Барэр и Бурдон принялись рассказывать о празднестве. Зоя внимательно слушала, вставляя иронические замечания, но, когда рассказ дошел до старухи Тео, она сразу стала очень серьезной и задумчиво заметила:
— Трудно даже учесть, какими страшными последствиями чревата эта выходка юродивой старухи! При своем мрачном фанатизме Робеспьер неминуемо усмотрит в прорицаниях Тео знак особого благословения небес на дальнейшие кровавые подвиги. Боже мой, Робеспьер под видом карающего Христа!..
— Да, как видно, он уже проникся этой ролью! — заметил Барэр. — Прощаясь с нами, он заявил, что завтра мы со свежими силами примемся истреблять врагов отечества. Должен прибавить, что при этом он посмотрел на меня таким взглядом, который предвещал мало хорошего!
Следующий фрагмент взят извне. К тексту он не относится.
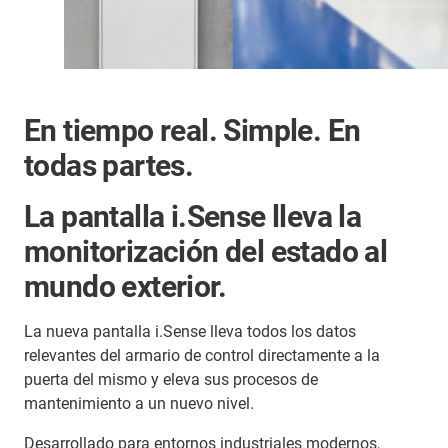
En tiempo real. Simple. En
todas partes.
La pantalla i.Sense lleva la
monitorización del estado al
mundo exterior.
La nueva pantalla i.Sense lleva todos los datos
relevantes del armario de control directamente a la
puerta del mismo y eleva sus procesos de
mantenimiento a un nuevo nivel.
Desarrollado para entornos industriales modernos,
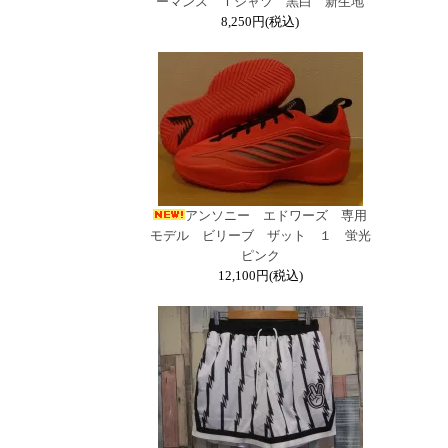
ーマンス Ｔシャツ 黒白 新生地
8,250円(税込)
アンソニー エドワーズ 専用
モデル ビリーブ ザット １ 蛍光
ピンク
12,100円(税込)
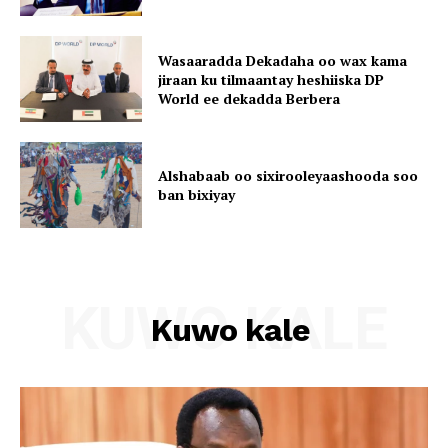
Wasaaradda Dekadaha oo wax kama
jiraan ku tilmaantay heshiiska DP
World ee dekadda Berbera
Alshabaab oo sixirooleyaashooda soo
ban bixiyay
KUWO KALE
Kuwo kale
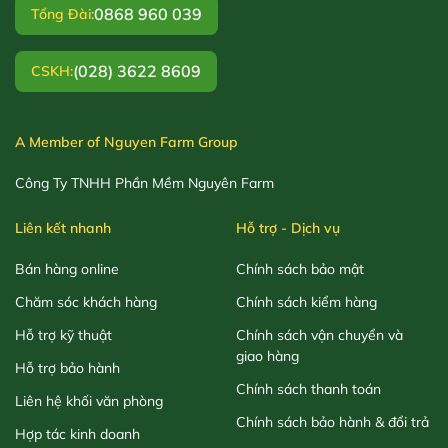
0868 960 039
Tổng Đài:
(028) 3622 8609
CSKH:
A Member of Nguyen Farm Group
Công Ty TNHH Phần Mềm Nguyên Farm
Liên kết nhanh
Hỗ trợ - Dịch vụ
Bán hàng online
Chính sách bảo mật
Chăm sóc khách hàng
Chính sách kiểm hàng
Hỗ trợ kỹ thuật
Chính sách vận chuyển và
giao hàng
Hỗ trợ bảo hành
Chính sách thanh toán
Liên hệ khối văn phòng
Chính sách bảo hành & đổi trả
Hợp tác kinh doanh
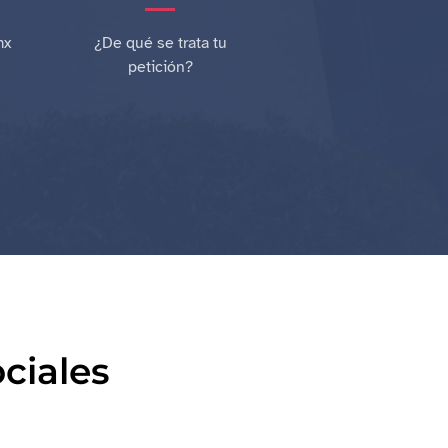
mx
¿De qué se trata tu
petición?
ciales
— Что же тут и говорить, — грустно ответила Зоя. — Твой черед скоро придет, Бертран, очень скоро! Но ты сам виноват! Ты слишком легко пожертвовал Робеспьеру Дантоном и его друзьями. Ведь в душе ты не разделял мнения о крайней опасности дантонистов и просто пожертвовал ими ради собственного спокойствия. Но Робеспьер ненасытен, его аппетит растет по мере еды. Идя все дальше по пути «моя хата с краю», ты без протеста уступишь этому новому Молоху террора Тальена, Билло, Колло, Фрерона, Лежандра. Затем наступит черед самых близких тебе — погибнут Лекуантер, Дюваль, Одуэн, Вилат… Бурдон. А там придет и твой черед… И останусь я совсем одна, без брата и мужа, лишенная последнего утешения: возможности оплакивать погибших, потому что нельзя оплакивать тех, кто погиб лишь из-за недостатка решимости отстаивать свое право на жизнь!
— Нет, на этот раз ты ошибаешься, Зозо! С меня довольно, я не намерен терпеть долее! Я уже позвал на сегодня кое-кого из друзей — скоро они придут, и мы обсудим, что нам следует предпринять в ближайшем будущем!
— Да? Это радует меня. Только выйдет ли что-нибудь из вашего совещания? Ведь я уже давно наблюдаю за вами. Вы никогда не совещаетесь, не договариваетесь, а лишь… стараетесь подзадорить друг друга: ну-ка, ты вот рискни, а я посмотрю, что из этого выйдет!
— Зоя, что ты говоришь! — рассерженно воскликнул Барэр.
— Правду, Бертран, чистую правду, которая, конечно, не всегда бывает приятна. Но что нам спорить? Подождем, и как рада буду я, если окажусь неправой!